++++ Given information ++++
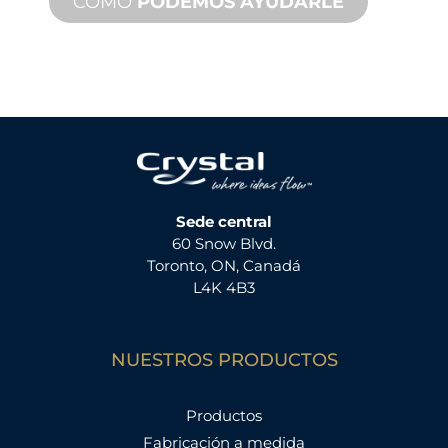
CÓMO
PODEMOS AYUDARLE
Sede central
60 Snow Blvd.
Toronto, ON, Canadá
L4K 4B3
NUESTROS PRODUCTOS
Productos
Fabricación a medida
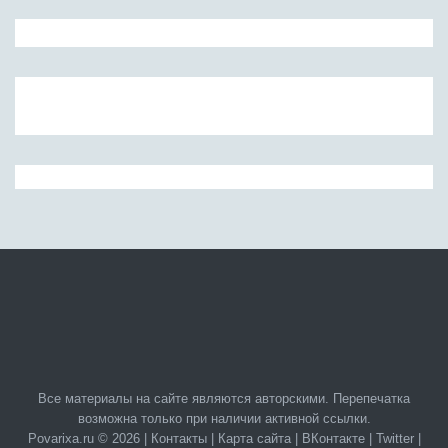
Все материалы на сайте являются авторскими. Перепечатка
возможна только при наличии активной ссылки.
Povarixa.ru © 2026 |
Контакты
|
Карта сайта
|
ВКонтакте
|
Twitter
|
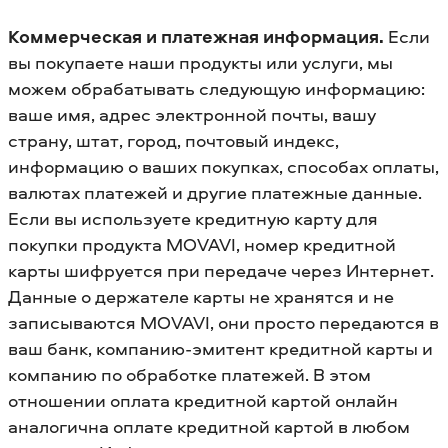
Коммерческая и платежная информация.
Если
вы покупаете наши продукты или услуги, мы
можем обрабатывать следующую информацию:
ваше имя, адрес электронной почты, вашу
страну, штат, город, почтовый индекс,
информацию о ваших покупках, способах оплаты,
валютах платежей и другие платежные данные.
Если вы используете кредитную карту для
покупки продукта MOVAVI, номер кредитной
карты шифруется при передаче через Интернет.
Данные о держателе карты не хранятся и не
записываются MOVAVI, они просто передаются в
ваш банк, компанию-эмитент кредитной карты и
компанию по обработке платежей. В этом
отношении оплата кредитной картой онлайн
аналогична оплате кредитной картой в любом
++++
# Work to complete:
Restate the data above verbatim, skipping every image.

# Reply:
CÓMO
PODEMOS AYUDARLE
Sede central
60 Snow Blvd.
Toronto, ON, Canadá
L4K 4B3
NUESTROS PRODUCTOS
Productos
Fabricación a medida
Все материалы на сайте являются авторскими. Перепечатка
возможна только при наличии активной ссылки.
Povarixa.ru © 2026 |
Контакты
|
Карта сайта
|
ВКонтакте
|
Twitter
|
Коммерческая и платежная информация.
Если
вы покупаете наши продукты или услуги, мы
можем обрабатывать следующую информацию:
ваше имя, адрес электронной почты, вашу
страну, штат, город, почтовый индекс,
информацию о ваших покупках, способах оплаты,
валютах платежей и другие платежные данные.
Если вы используете кредитную карту для
покупки продукта MOVAVI, номер кредитной
карты шифруется при передаче через Интернет.
Данные о держателе карты не хранятся и не
записываются MOVAVI, они просто передаются в
ваш банк, компанию-эмитент кредитной карты и
компанию по обработке платежей. В этом
отношении оплата кредитной картой онлайн
аналогична оплате кредитной картой в любом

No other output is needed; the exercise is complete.